O que pretendia com uma estética violenta era apontar para o seu horror. Glauber nega a violência como espetáculo, e por isso defende em toda a sua carreira de cineasta, a necessidade de abordar a violência no cinema, mas de um modo que não satisfizesse o desejo sadomasoquista do público de sentir prazer com a violência representada, como afirma em 1967:
Quand la violence est montrée de façon descriptive, elle plaît au public, parce qu’elle stimule ses instincts sado–masochiste; mas ce que je voulais montrer, c’était l’idée de la violence, et même parfois une certaine frustration de la violence (…) (Rocha, Positif, jan/1968)[2]
A violência é algo palpitante nos filmes de Glauber, isso porque o cineasta percebe a sua presença constante na história brasileira, latino-americana, e de todos os países pobres. Nesse sentido, a violência e a fome, servem como pontos de reflexão e ação, são linhas mestras da cinematografia glauberiana e por isso seus filmes buscavam uma representação agressiva, uma estética que correspondesse a esta realidade violenta.
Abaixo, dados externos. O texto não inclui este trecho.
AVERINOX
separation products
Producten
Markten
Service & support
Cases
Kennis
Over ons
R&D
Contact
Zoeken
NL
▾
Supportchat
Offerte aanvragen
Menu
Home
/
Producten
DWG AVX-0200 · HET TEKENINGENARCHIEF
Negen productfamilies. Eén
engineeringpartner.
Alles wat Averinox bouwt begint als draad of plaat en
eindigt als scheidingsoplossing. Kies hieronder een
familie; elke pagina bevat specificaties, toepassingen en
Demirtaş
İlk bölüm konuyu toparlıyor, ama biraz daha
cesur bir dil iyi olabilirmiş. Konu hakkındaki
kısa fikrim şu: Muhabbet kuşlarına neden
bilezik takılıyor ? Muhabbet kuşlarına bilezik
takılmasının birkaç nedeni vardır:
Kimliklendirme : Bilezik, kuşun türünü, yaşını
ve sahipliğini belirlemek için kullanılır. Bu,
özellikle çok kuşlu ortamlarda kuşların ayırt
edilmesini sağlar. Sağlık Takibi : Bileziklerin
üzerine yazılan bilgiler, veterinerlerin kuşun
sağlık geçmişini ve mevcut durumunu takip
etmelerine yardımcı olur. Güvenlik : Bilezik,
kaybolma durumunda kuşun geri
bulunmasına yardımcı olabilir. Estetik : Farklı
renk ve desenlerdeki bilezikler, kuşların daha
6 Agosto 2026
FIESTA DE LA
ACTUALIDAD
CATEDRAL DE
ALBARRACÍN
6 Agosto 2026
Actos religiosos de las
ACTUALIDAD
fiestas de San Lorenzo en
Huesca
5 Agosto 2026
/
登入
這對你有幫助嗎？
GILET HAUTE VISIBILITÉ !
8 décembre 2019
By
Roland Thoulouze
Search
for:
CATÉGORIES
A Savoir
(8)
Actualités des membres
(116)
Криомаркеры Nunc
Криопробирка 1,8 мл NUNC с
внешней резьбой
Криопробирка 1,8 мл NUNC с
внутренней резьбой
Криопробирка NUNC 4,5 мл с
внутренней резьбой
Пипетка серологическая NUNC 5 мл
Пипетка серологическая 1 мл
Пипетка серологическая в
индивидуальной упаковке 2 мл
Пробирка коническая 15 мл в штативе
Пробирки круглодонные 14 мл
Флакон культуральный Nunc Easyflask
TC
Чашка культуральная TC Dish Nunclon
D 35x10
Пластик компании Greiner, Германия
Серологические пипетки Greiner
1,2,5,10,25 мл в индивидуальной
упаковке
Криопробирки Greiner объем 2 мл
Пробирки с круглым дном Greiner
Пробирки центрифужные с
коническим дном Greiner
Análise e discussão de dados
Apesar de possuir um discurso sobre o negro em seus escritos e textos, não parece que a noção do cineasta Glauber Rocha sobre a questão racial se inspire na obra de Fanon, no entanto, ambos abordavam os fenômenos de possessão das religiões de matriz africana, relacionados ao processo de colonização. Fanon ao tratar da questão da “histeria”, considerava que o transe provinha do colonialismo e produzia “estados neuróticos” que tinham repercussões nos corpos, apresentando-se através de espasmos, arrebatamentos e gritos de desespero. A análise de Glauber assemelha-se à de Fanon:
Dans le monde colonial, l’affectivité du colonisé est maintenue à fleur de peau comme une plaie vive qui fuit l’agent caustique. Et le psychisme se rétracte, s’oblitère, se décharge dans des démonstrations musculaires qui ont fait dire à des hommes très savants que le colonisé est un hystérique. (Fanon, 2011, p.467)[3]
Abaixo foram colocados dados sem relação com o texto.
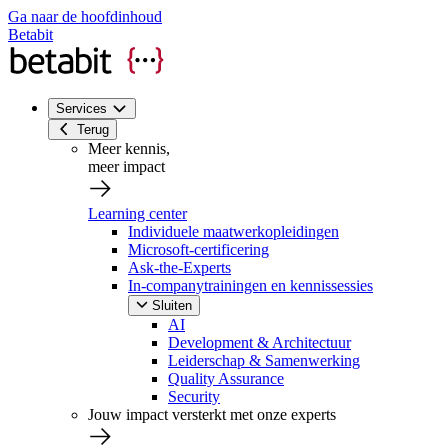
Ga naar de hoofdinhoud
Betabit
Services
Terug
Meer kennis,
meer impact
Learning center
Individuele maatwerkopleidingen
Microsoft-certificering
Ask-the-Experts
In-companytrainingen en kennissessies
Sluiten
AI
Development & Architectuur
Leiderschap & Samenwerking
Quality Assurance
Security
Jouw impact versterkt met onze experts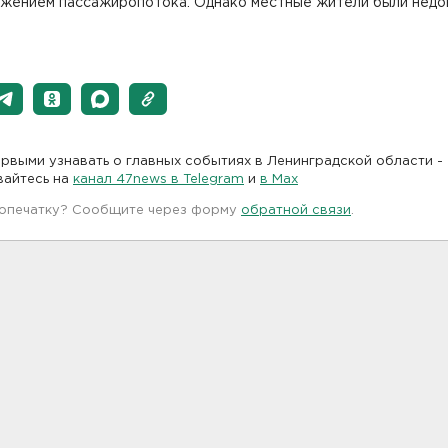
ижением пассажиропотока. Однако местные жители были недо
рвыми узнавать о главных событиях в Ленинградской области -
вайтесь на
канал 47news в Telegram
и
в Maх
 опечатку? Сообщите через форму
обратной связи
.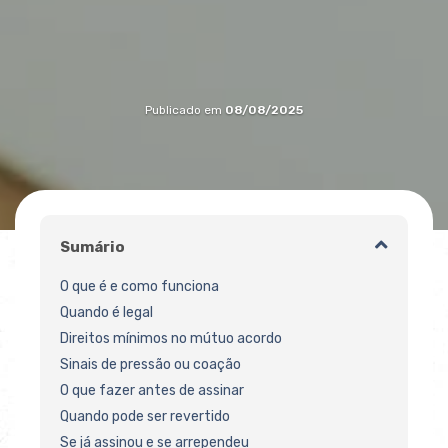
Publicado em
08/08/2025
Sumário
O que é e como funciona
Quando é legal
Direitos mínimos no mútuo acordo
Sinais de pressão ou coação
O que fazer antes de assinar
Quando pode ser revertido
Se já assinou e se arrependeu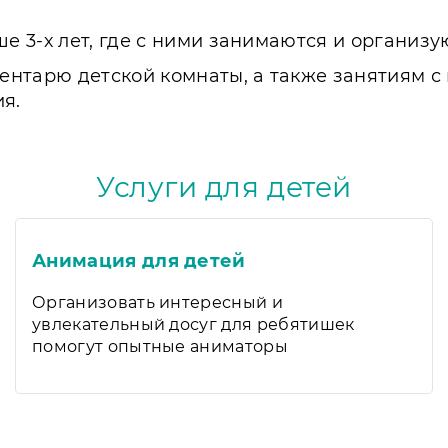
 3-х лет, где с ними занимаются и организую
нтарю детской комнаты, а также занятиям с п
я.
Услуги для детей
Анимация для детей
Организовать интересный и
увлекательный досуг для ребятишек
помогут опытные аниматоры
Fanon se refere a possessão especialmente como forma de manifestação de histeria:
Sur un autre versant, nous verrons l’affectivité du colonisé s’épuiser en danses plus ou moins extatiques. C’est pourquoi une étude du monde colonial doit obligatoirement s’attacher à la compréhension du phénomène da la danse e de la possession. La relaxation du colonisé, c’est précisément cette orgie musculaire au cours de laquelle l’agressivité la plus aiguë, la violence la plus immédiate se trouvent canalisées, transformées, escamotées. Le cercle de la danse est un cercle permissif. Il protège et autorise. À heures fixes, à dates fixes, hommes et femmes se retrouvent en un lieu donné et, sous l’œil grave de la tribu, se lancent dans une pantomime d’allures désordonnée mais en réalité très systématisée où, par de voies multiples, dénégations de la tête, courbure de la colonne, rejet en arrière de tout le corps, se déchiffre à livre ouvert l’effort grandiose d’une collectivité pour s’exorciser, s’affranchir, se dire. Tout est permis… dans le cercle. (Fanon, 2011, p.467)[4]
Nas análises e críticas de Fanon, não se percebe em muitos momentos a preocupação em especificar o país ou comunidade a qual ele se refere quando se trata do continente africano, o que pode levar a generalizações que tornam imprecisas suas explanações sobre processos considerados psicopatológicos de origem social, como no caso da colonização na África.
Fanon defende que se reoriente essa violência e descargas emocionais que explodem nos rituais e possessão para a luta política, não através da repressão aos membros de determinado grupo religioso ou místico, mas para as próprias condições sociais existentes que proporcionariam a mudança de atitude.
Glauber Rocha parece concordar com Fanon a respeito da epifania no mundo colonizado, e também está de acordo com a ideia deste último sobre a repressão e o modo como essa se manifesta como uma válvula de escape no comportamento extático das pessoas que participam de rituais de transe, por isso a necessidade de canalizar as energias do esforço que apresentam nas possessões para a luta de libertação. Fanon, no fundo via a religiosidade como algo negativo e queria substituí-la por uma suposta “energia revolucionária”. Ao contrário Glauber não pretendia através dessa reversão, negar as religiões ou seitas que seriam a prova da existência do colonizador, o cineasta tem uma percepção mais complexa, principalmente em seus filmes sua posição aparece dilacerada entre registrar e negar os rituais religiosos, uma posição contraditória que o acompanha do primeiro ao último longa-metragem, no qual o dilaceramento deseja superar o estado de coisas, as condições sociais existentes.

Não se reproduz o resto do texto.